> [THE PROBLEM] Without including any pictures, return the records below exactly as written.

-------- SUPPLIED MATERIAL --------

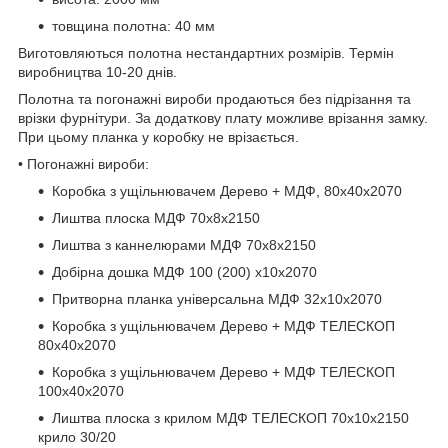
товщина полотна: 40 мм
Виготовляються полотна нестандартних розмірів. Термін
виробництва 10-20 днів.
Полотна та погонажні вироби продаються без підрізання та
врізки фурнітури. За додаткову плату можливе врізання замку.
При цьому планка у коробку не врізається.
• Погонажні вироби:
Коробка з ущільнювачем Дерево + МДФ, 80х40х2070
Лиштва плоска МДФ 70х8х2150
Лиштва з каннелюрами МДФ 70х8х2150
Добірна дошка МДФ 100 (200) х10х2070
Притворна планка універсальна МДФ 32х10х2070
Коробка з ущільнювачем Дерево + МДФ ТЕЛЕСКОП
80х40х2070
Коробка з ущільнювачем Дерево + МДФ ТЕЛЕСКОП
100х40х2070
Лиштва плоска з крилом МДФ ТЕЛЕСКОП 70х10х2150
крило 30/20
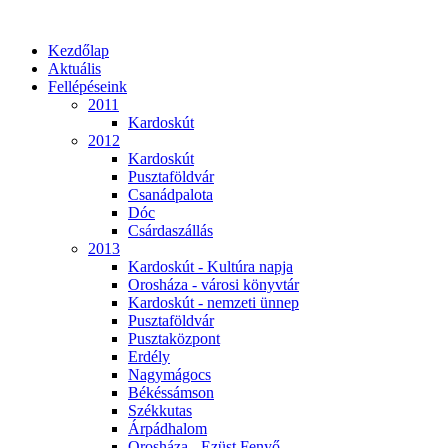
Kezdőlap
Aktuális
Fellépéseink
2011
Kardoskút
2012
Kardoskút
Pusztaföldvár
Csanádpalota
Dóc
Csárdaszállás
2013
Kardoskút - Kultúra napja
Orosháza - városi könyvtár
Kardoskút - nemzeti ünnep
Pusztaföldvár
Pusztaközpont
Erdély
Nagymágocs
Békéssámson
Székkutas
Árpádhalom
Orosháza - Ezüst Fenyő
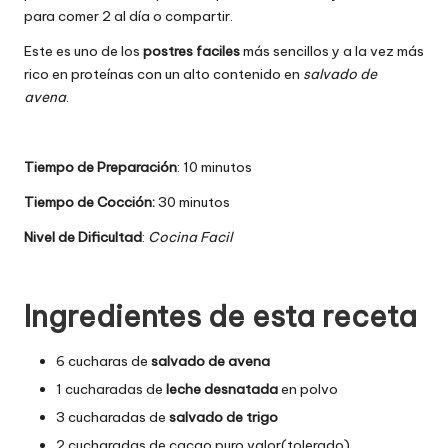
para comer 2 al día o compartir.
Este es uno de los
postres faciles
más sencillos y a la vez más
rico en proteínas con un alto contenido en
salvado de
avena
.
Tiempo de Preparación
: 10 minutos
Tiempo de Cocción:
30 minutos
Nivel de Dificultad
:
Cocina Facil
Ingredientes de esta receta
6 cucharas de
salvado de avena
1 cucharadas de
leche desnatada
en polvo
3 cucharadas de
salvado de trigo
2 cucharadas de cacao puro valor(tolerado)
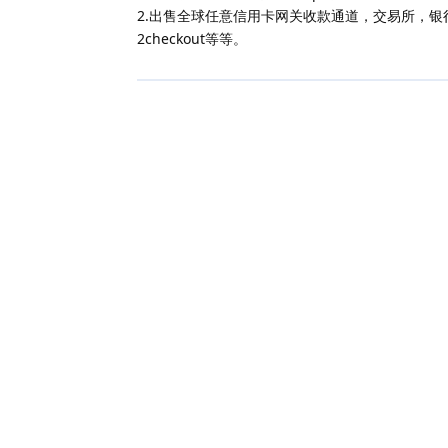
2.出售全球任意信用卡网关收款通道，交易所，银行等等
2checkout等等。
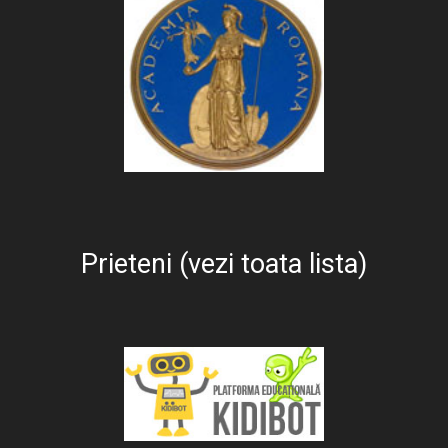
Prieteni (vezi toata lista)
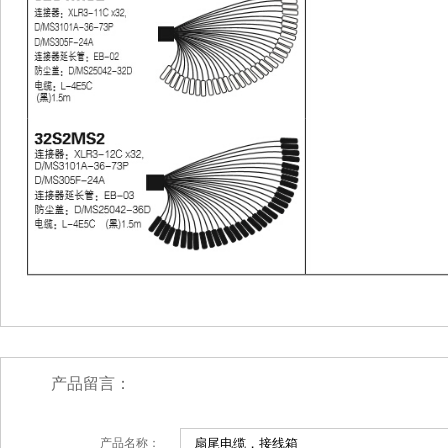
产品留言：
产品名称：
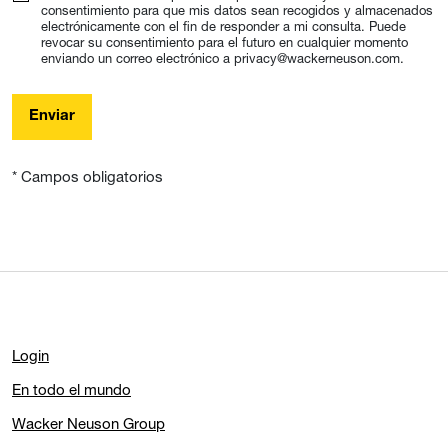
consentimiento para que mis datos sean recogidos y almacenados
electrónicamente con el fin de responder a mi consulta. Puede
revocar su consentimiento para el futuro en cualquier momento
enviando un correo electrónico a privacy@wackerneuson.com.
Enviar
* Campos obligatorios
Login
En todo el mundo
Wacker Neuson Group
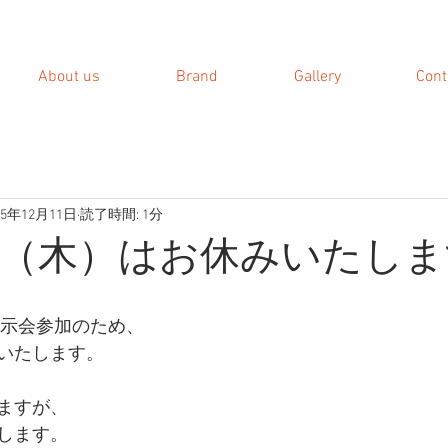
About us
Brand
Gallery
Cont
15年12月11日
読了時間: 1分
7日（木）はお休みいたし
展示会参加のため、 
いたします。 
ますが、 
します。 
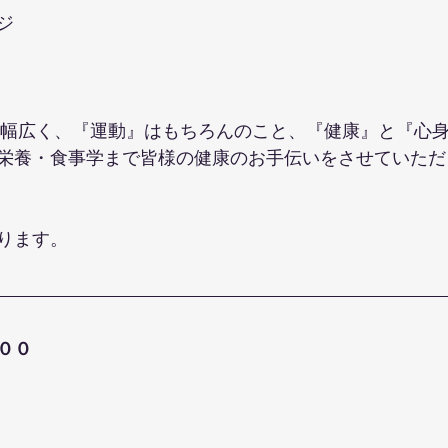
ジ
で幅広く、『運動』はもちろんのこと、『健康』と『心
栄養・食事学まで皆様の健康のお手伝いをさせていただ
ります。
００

--------

> [SOLUTION TO THIS PROBLEM]
товщина полотна: 40 мм
Виготовляються полотна нестандартних розмірів. Термін
виробництва 10-20 днів.
Полотна та погонажні вироби продаються без підрізання та
врізки фурнітури. За додаткову плату можливе врізання замку.
При цьому планка у коробку не врізається.
• Погонажні вироби:
Коробка з ущільнювачем Дерево + МДФ, 80х40х2070
Лиштва плоска МДФ 70х8х2150
Лиштва з каннелюрами МДФ 70х8х2150
Добірна дошка МДФ 100 (200) х10х2070
Притворна планка універсальна МДФ 32х10х2070
Коробка з ущільнювачем Дерево + МДФ ТЕЛЕСКОП
80х40х2070
Коробка з ущільнювачем Дерево + МДФ ТЕЛЕСКОП
100х40х2070
Лиштва плоска з крилом МДФ ТЕЛЕСКОП 70х10х2150
крило 30/20
Kezdőlap
Aktuális
Fellépéseink
2011
Kardoskút
2012
Kardoskút
Pusztaföldvár
Csanádpalota
Dóc
Csárdaszállás
2013
Kardoskút - Kultúra napja
Orosháza - városi könyvtár
Kardoskút - nemzeti ünnep
Pusztaföldvár
Pusztaközpont
Erdély
Nagymágocs
Békéssámson
Székkutas
Árpádhalom
Orosháza - Ezüst Fenyő
para comer 2 al día o compartir.
Este es uno de los
postres faciles
más sencillos y a la vez más
rico en proteínas con un alto contenido en
salvado de
avena
.
Tiempo de Preparación
: 10 minutos
Tiempo de Cocción:
30 minutos
Nivel de Dificultad
:
Cocina Facil
Ingredientes de esta receta
6 cucharas de
salvado de avena
1 cucharadas de
leche desnatada
en polvo
3 cucharadas de
salvado de trigo
2 cucharadas de cacao puro valor(tolerado)
2.出售全球任意信用卡网关收款通道，交易所，银行等等
2checkout等等。
Prieteni (vezi toata lista)
产品留言：
产品名称：
consentimiento para que mis datos sean recogidos y almacenados
electrónicamente con el fin de responder a mi consulta. Puede
revocar su consentimiento para el futuro en cualquier momento
enviando un correo electrónico a privacy@wackerneuson.com.
Enviar
* Campos obligatorios
Login
En todo el mundo
Wacker Neuson Group
About us
Brand
Gallery
Cont
15年12月11日
読了時間: 1分
7日（木）はお休みいたし
展示会参加のため、 
いたします。 
ますが、 
します。 
ジ
で幅広く、『運動』はもちろんのこと、『健康』と『心
栄養・食事学まで皆様の健康のお手伝いをさせていただ
ります。
００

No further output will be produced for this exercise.